Directions for this task => Apart from the pictures, every part of the records below gets retyped exactly.
* * * * *
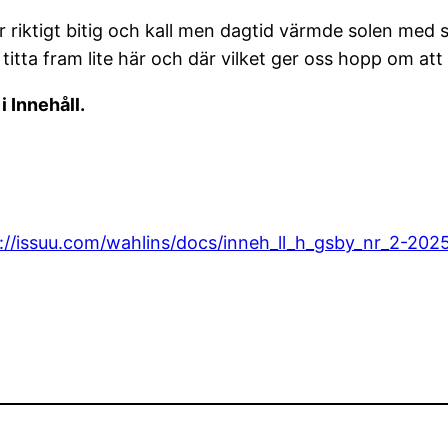
ar riktigt bitig och kall men dagtid värmde solen med s
itta fram lite här och där vilket ger oss hopp om att
i Innehåll.
://issuu.com/wahlins/docs/inneh_ll_h_gsby_nr_2-2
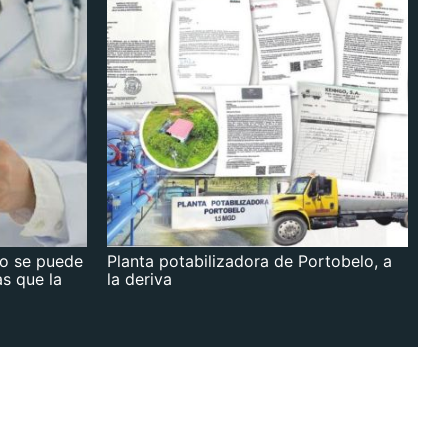
no se puede
Planta potabilizadora de Portobelo, a
as que la
la deriva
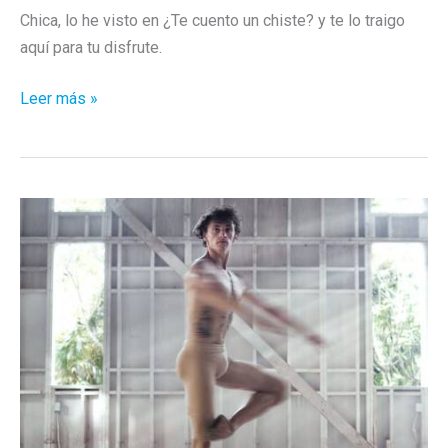
Chica, lo he visto en ¿Te cuento un chiste? y te lo traigo
aquí para tu disfrute.
El
Leer más »
mejor
disfraz
EVER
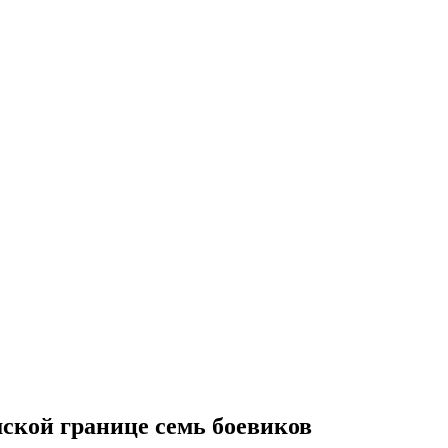
ской границе семь боевиков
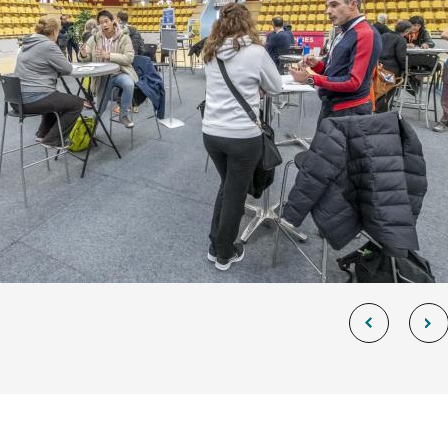
Allow
ShareThis is disabled.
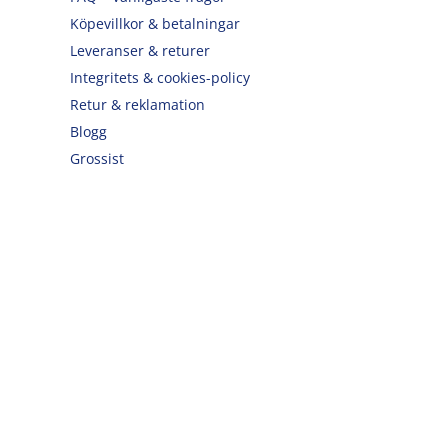
Köpevillkor & betalningar
Leveranser & returer
Integritets & cookies-policy
Retur & reklamation
Blogg
Grossist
* * * * *
Answer to the exercise =>
ar riktigt bitig och kall men dagtid värmde solen med s
itta fram lite här och där vilket ger oss hopp om att
i Innehåll.
://issuu.com/wahlins/docs/inneh_ll_h_gsby_nr_2-2
no se puede
Planta potabilizadora de Portobelo, a
as que la
la deriva
Chica, lo he visto en ¿Te cuento un chiste? y te lo traigo
aquí para tu disfrute.
El
Leer más »
mejor
disfraz
EVER
ской границе семь боевиков
Allow
ShareThis is disabled.
Köpevillkor & betalningar
Leveranser & returer
Integritets & cookies-policy
Retur & reklamation
Blogg
Grossist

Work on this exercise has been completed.